▶ _YOUR INSTRUCTIONS_: Transcribe each record below character for character.

▶ _RECORDED DATA_:
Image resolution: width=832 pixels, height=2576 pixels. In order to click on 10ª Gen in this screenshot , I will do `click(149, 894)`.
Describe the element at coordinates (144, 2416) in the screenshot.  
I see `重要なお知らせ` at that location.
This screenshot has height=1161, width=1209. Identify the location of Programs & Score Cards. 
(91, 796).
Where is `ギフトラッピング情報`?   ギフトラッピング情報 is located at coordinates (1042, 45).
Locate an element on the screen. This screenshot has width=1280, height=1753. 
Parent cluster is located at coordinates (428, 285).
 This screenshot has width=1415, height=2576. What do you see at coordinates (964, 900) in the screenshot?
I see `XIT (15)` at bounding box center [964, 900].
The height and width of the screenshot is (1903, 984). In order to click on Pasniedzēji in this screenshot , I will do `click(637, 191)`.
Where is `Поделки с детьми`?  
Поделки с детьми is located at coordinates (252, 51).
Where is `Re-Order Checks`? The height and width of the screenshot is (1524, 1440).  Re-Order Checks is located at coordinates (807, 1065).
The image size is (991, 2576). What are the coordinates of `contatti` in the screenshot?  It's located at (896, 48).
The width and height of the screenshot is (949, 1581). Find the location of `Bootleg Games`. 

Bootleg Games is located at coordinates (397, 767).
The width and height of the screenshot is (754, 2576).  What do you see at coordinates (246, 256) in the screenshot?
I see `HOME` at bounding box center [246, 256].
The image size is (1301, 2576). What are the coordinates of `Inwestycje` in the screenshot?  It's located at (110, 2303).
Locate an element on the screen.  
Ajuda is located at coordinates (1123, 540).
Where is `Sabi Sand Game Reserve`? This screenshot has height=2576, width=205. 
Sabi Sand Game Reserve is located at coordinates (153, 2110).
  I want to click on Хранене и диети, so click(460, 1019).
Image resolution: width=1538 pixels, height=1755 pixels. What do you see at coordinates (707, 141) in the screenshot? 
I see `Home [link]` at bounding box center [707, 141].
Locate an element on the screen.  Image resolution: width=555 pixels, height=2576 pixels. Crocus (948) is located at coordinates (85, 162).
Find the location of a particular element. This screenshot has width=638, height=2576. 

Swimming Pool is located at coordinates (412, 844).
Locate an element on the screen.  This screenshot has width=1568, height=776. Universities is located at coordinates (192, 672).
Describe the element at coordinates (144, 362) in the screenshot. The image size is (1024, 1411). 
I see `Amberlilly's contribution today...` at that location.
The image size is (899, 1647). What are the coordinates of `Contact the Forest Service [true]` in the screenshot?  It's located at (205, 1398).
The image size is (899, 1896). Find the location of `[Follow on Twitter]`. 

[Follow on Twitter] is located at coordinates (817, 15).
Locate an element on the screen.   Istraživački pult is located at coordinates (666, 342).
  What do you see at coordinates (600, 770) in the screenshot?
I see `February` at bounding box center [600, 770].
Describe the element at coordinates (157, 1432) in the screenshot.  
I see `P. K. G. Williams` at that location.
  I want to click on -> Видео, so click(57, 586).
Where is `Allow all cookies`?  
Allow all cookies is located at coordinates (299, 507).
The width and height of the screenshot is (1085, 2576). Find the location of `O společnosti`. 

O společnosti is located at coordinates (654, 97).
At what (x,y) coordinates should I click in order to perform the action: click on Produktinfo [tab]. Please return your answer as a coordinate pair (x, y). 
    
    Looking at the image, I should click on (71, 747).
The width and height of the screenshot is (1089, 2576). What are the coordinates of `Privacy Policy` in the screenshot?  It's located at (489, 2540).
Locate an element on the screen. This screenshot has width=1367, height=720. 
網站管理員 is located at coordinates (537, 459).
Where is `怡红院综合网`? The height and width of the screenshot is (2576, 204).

▶ _RESPONSE TO THE TASK_:
Image resolution: width=832 pixels, height=2576 pixels. In order to click on 10ª Gen in this screenshot , I will do `click(149, 894)`.
Describe the element at coordinates (144, 2416) in the screenshot.  
I see `重要なお知らせ` at that location.
This screenshot has height=1161, width=1209. Identify the location of Programs & Score Cards. 
(91, 796).
Where is `ギフトラッピング情報`?   ギフトラッピング情報 is located at coordinates (1042, 45).
Locate an element on the screen. This screenshot has width=1280, height=1753. 
Parent cluster is located at coordinates (428, 285).
 This screenshot has width=1415, height=2576. What do you see at coordinates (964, 900) in the screenshot?
I see `XIT (15)` at bounding box center [964, 900].
The height and width of the screenshot is (1903, 984). In order to click on Pasniedzēji in this screenshot , I will do `click(637, 191)`.
Where is `Поделки с детьми`?  
Поделки с детьми is located at coordinates (252, 51).
Where is `Re-Order Checks`? The height and width of the screenshot is (1524, 1440).  Re-Order Checks is located at coordinates (807, 1065).
The image size is (991, 2576). What are the coordinates of `contatti` in the screenshot?  It's located at (896, 48).
The width and height of the screenshot is (949, 1581). Find the location of `Bootleg Games`. 

Bootleg Games is located at coordinates (397, 767).
The width and height of the screenshot is (754, 2576).  What do you see at coordinates (246, 256) in the screenshot?
I see `HOME` at bounding box center [246, 256].
The image size is (1301, 2576). What are the coordinates of `Inwestycje` in the screenshot?  It's located at (110, 2303).
Locate an element on the screen.  
Ajuda is located at coordinates (1123, 540).
Where is `Sabi Sand Game Reserve`? This screenshot has height=2576, width=205. 
Sabi Sand Game Reserve is located at coordinates (153, 2110).
  I want to click on Хранене и диети, so click(460, 1019).
Image resolution: width=1538 pixels, height=1755 pixels. What do you see at coordinates (707, 141) in the screenshot? 
I see `Home [link]` at bounding box center [707, 141].
Locate an element on the screen.  Image resolution: width=555 pixels, height=2576 pixels. Crocus (948) is located at coordinates (85, 162).
Find the location of a particular element. This screenshot has width=638, height=2576. 

Swimming Pool is located at coordinates (412, 844).
Locate an element on the screen.  This screenshot has width=1568, height=776. Universities is located at coordinates (192, 672).
Describe the element at coordinates (144, 362) in the screenshot. The image size is (1024, 1411). 
I see `Amberlilly's contribution today...` at that location.
The image size is (899, 1647). What are the coordinates of `Contact the Forest Service [true]` in the screenshot?  It's located at (205, 1398).
The image size is (899, 1896). Find the location of `[Follow on Twitter]`. 

[Follow on Twitter] is located at coordinates (817, 15).
Locate an element on the screen.   Istraživački pult is located at coordinates (666, 342).
  What do you see at coordinates (600, 770) in the screenshot?
I see `February` at bounding box center [600, 770].
Describe the element at coordinates (157, 1432) in the screenshot.  
I see `P. K. G. Williams` at that location.
  I want to click on -> Видео, so click(57, 586).
Where is `Allow all cookies`?  
Allow all cookies is located at coordinates (299, 507).
The width and height of the screenshot is (1085, 2576). Find the location of `O společnosti`. 

O společnosti is located at coordinates (654, 97).
At what (x,y) coordinates should I click in order to perform the action: click on Produktinfo [tab]. Please return your answer as a coordinate pair (x, y). 
    
    Looking at the image, I should click on (71, 747).
The width and height of the screenshot is (1089, 2576). What are the coordinates of `Privacy Policy` in the screenshot?  It's located at (489, 2540).
Locate an element on the screen. This screenshot has width=1367, height=720. 
網站管理員 is located at coordinates (537, 459).
Where is `怡红院综合网`? The height and width of the screenshot is (2576, 204).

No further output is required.